All the ‘what went wrong for Labour’ hot takes in one place

Corbyn, Brexit and a messaging failure on the policies are the main things blamed.

Since Thursday’s crushing election result, there’s been a spate of post-mortem hot takes.

We thought it was useful to put 16 of them together in one place and see what themes come out of them.

The two most common themes emerge as Corbyn’s personal unpopularity and Labour’s Brexit policy – which is considered either too pro-Remain or too ambiguous.

Several commentators also say that, while Labour’s manifesto promises are popular as individual policies, voters didn’t think Labour would or could deliver on them. Plus, there were too many of them and they came out of the blue – Labour should have spent years arguing for them. Nobody though said that they were too left-wing or radical.
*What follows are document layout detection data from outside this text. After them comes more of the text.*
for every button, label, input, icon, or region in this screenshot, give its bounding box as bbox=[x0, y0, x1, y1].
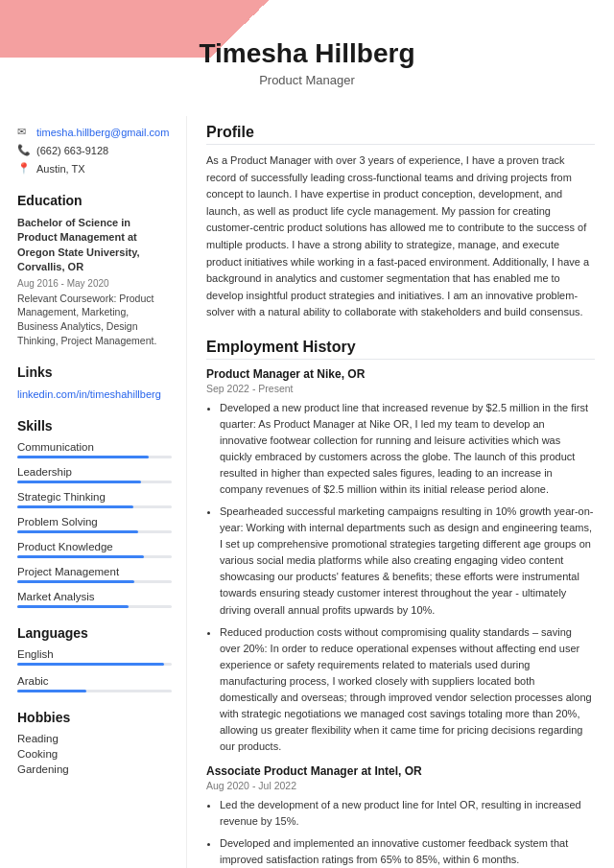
language-item: English bbox=[17, 648, 172, 666]
profile-section: Profile As a Product Manager with over 3… bbox=[206, 124, 595, 321]
job-entry: Associate Product Manager at Intel, OR A… bbox=[206, 764, 595, 868]
job-bullets: Developed a new product line that increa… bbox=[206, 400, 595, 755]
job-title: Associate Product Manager at Intel, OR bbox=[206, 764, 595, 778]
education-courses: Relevant Coursework: Product Management,… bbox=[17, 292, 172, 348]
skill-item: Project Management bbox=[17, 566, 172, 583]
skills-section: Skills Communication Leadership Strategi… bbox=[17, 418, 172, 608]
linkedin-link[interactable]: linkedin.com/in/timeshahillberg bbox=[17, 388, 161, 400]
skill-bar-fill bbox=[17, 580, 134, 583]
links-section: Links linkedin.com/in/timeshahillberg bbox=[17, 364, 172, 401]
skill-label: Project Management bbox=[17, 566, 172, 577]
skill-bar-bg bbox=[17, 505, 172, 508]
skill-bar-bg bbox=[17, 580, 172, 583]
location-text: Austin, TX bbox=[36, 163, 85, 175]
hobbies-section: Hobbies ReadingCookingGardening bbox=[17, 710, 172, 775]
skill-label: Communication bbox=[17, 441, 172, 453]
skill-bar-bg bbox=[17, 605, 172, 608]
skill-item: Product Knowledge bbox=[17, 541, 172, 558]
skills-title: Skills bbox=[17, 418, 172, 434]
hobbies-list: ReadingCookingGardening bbox=[17, 733, 172, 775]
languages-list: English Arabic bbox=[17, 648, 172, 692]
employment-section: Employment History Product Manager at Ni… bbox=[206, 339, 595, 868]
language-bar-bg bbox=[17, 690, 172, 692]
hobbies-title: Hobbies bbox=[17, 710, 172, 725]
email-link[interactable]: timesha.hillberg@gmail.com bbox=[36, 127, 169, 138]
phone-icon: 📞 bbox=[17, 144, 31, 157]
phone-text: (662) 663-9128 bbox=[36, 145, 108, 156]
main-layout: ✉ timesha.hillberg@gmail.com 📞 (662) 663… bbox=[0, 106, 614, 868]
skill-bar-bg bbox=[17, 481, 172, 483]
skill-label: Strategic Thinking bbox=[17, 491, 172, 503]
skill-bar-fill bbox=[17, 605, 129, 608]
skill-item: Problem Solving bbox=[17, 516, 172, 533]
language-label: Arabic bbox=[17, 675, 172, 687]
skill-bar-bg bbox=[17, 555, 172, 558]
contact-section: ✉ timesha.hillberg@gmail.com 📞 (662) 663… bbox=[17, 126, 172, 176]
skill-label: Product Knowledge bbox=[17, 541, 172, 552]
skill-label: Leadership bbox=[17, 466, 172, 478]
hobby-item: Cooking bbox=[17, 748, 172, 760]
languages-section: Languages English Arabic bbox=[17, 625, 172, 692]
language-bar-bg bbox=[17, 663, 172, 666]
skill-bar-fill bbox=[17, 481, 141, 483]
job-date: Sep 2022 - Present bbox=[206, 383, 595, 394]
skill-label: Market Analysis bbox=[17, 591, 172, 602]
job-bullets: Led the development of a new product lin… bbox=[206, 797, 595, 868]
courses-label: Relevant Coursework: bbox=[17, 293, 116, 304]
skill-bar-fill bbox=[17, 456, 149, 458]
sidebar: ✉ timesha.hillberg@gmail.com 📞 (662) 663… bbox=[0, 116, 187, 868]
job-title: Product Manager at Nike, OR bbox=[206, 367, 595, 381]
email-item: ✉ timesha.hillberg@gmail.com bbox=[17, 126, 172, 139]
hobby-item: Reading bbox=[17, 733, 172, 744]
skill-item: Strategic Thinking bbox=[17, 491, 172, 508]
skill-bar-fill bbox=[17, 505, 133, 508]
job-bullet: Reduced production costs without comprom… bbox=[220, 624, 595, 755]
languages-title: Languages bbox=[17, 625, 172, 641]
language-bar-fill bbox=[17, 690, 86, 692]
education-dates: Aug 2016 - May 2020 bbox=[17, 278, 172, 289]
profile-text: As a Product Manager with over 3 years o… bbox=[206, 152, 595, 321]
phone-item: 📞 (662) 663-9128 bbox=[17, 144, 172, 157]
skill-bar-bg bbox=[17, 530, 172, 533]
language-bar-fill bbox=[17, 663, 164, 666]
job-bullet: Developed a new product line that increa… bbox=[220, 400, 595, 498]
candidate-name: Timesha Hillberg bbox=[19, 38, 595, 69]
skill-bar-fill bbox=[17, 530, 138, 533]
education-title: Education bbox=[17, 193, 172, 208]
job-bullet: Led the development of a new product lin… bbox=[220, 797, 595, 830]
skill-item: Leadership bbox=[17, 466, 172, 483]
job-entry: Product Manager at Nike, OR Sep 2022 - P… bbox=[206, 367, 595, 755]
main-content: Profile As a Product Manager with over 3… bbox=[187, 116, 614, 868]
skill-item: Communication bbox=[17, 441, 172, 458]
job-bullet: Developed and implemented an innovative … bbox=[220, 835, 595, 868]
email-icon: ✉ bbox=[17, 126, 31, 139]
location-item: 📍 Austin, TX bbox=[17, 162, 172, 176]
job-date: Aug 2020 - Jul 2022 bbox=[206, 780, 595, 791]
language-item: Arabic bbox=[17, 675, 172, 692]
skill-item: Market Analysis bbox=[17, 591, 172, 608]
education-degree: Bachelor of Science in Product Managemen… bbox=[17, 216, 172, 275]
candidate-title: Product Manager bbox=[19, 73, 595, 87]
language-label: English bbox=[17, 648, 172, 660]
education-section: Education Bachelor of Science in Product… bbox=[17, 193, 172, 347]
resume-header: Timesha Hillberg Product Manager bbox=[0, 0, 614, 106]
jobs-list: Product Manager at Nike, OR Sep 2022 - P… bbox=[206, 367, 595, 868]
employment-section-title: Employment History bbox=[206, 339, 595, 360]
skill-bar-bg bbox=[17, 456, 172, 458]
skill-bar-fill bbox=[17, 555, 144, 558]
hobby-item: Gardening bbox=[17, 763, 172, 775]
skill-label: Problem Solving bbox=[17, 516, 172, 528]
location-icon: 📍 bbox=[17, 162, 31, 176]
skills-list: Communication Leadership Strategic Think… bbox=[17, 441, 172, 608]
links-title: Links bbox=[17, 364, 172, 380]
job-bullet: Spearheaded successful marketing campaig… bbox=[220, 504, 595, 618]
profile-section-title: Profile bbox=[206, 124, 595, 145]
Others make the point that Labour’s decline in the seats it lost goes back decades – with New Labour occasionally blamed for taking these areas for granted, failing to invest in them and parachuting outsiders like Tony Blair or the Milliband brothers into them.

Sienna Rodgers also makes the point that Labour’s hordes of enthusiastic activists are disproportionately London and big city based – perhaps partially explaining why the London vote held up better than Northern, Midland and Welsh towns.

  • Simon Fletcher, who ran Corbyn’s leadership campaign, blames the leader’s unpopularity and how individually popular policies were packaged together in the manifesto.
  • Caroline Flint, who lost her seat in the Don Valley, blames Corbyn’s unpopularity and Brexit.
  • Lisa Nandy, the Wigan MP who will run for the leadership, says Labour hasn’t listened to Northern towns for years. It should have focussed on buses not trains, for example.
  • Jess Phillips, who may also run for the leadership, says Labour isn’t trusted to deliver its radical policies.
  • Sienna Rodgers, LabourList editor ,blames the Brexit Party standing down, the effectiveness of the ‘Get Brexit Done’ message, geographical disparity of activists and ineffective messaging
  • George Eaton, of the New Statesman, blames Corbyn’s unpopularity, Labour’s ambiguous Brexit policy and a lack of credibility to deliver the party’s popular policies.
  • Duncan Thomas says Labour weren’t considered credible – voters thought they wouldn’t or couldn’t make peoples’ lives better.
  • John Harris says Labour lacks roots in its supposed heartlands and hasn’t got involved in working-class self help groups.
  • Nesrine Malik says many Leave-voters feel Labour/Remainers look down on them and accuse them of xenophobia.
  • Richard Seymour says Labour’s radical policies felt abstract because we’re not used to hearing about them.
  • Adam Ramsay says Labour failed to rage against the hated political system.
  • Aditya Chakrabotty says Labour has taken the areas it lost for granted for decades and Corbyn failed to reverse this trend.
  • Jonathan Freedland blames Corbyn.
  • Gary Younge blames a lack of message discipline and a failure to shift the debate away from Brexit.
  • James Mcash, a councillor in Southwark, says that neither Brexit or ‘too left-wing’ are convincing explanations – although he says he doesn’t have the answer himself.
  • Kate Proctor, of the Guardian, blames Corbyn, not making the case for long enough for the manifesto’s policies, Brexit and Labour’s frontbench being too London-centric.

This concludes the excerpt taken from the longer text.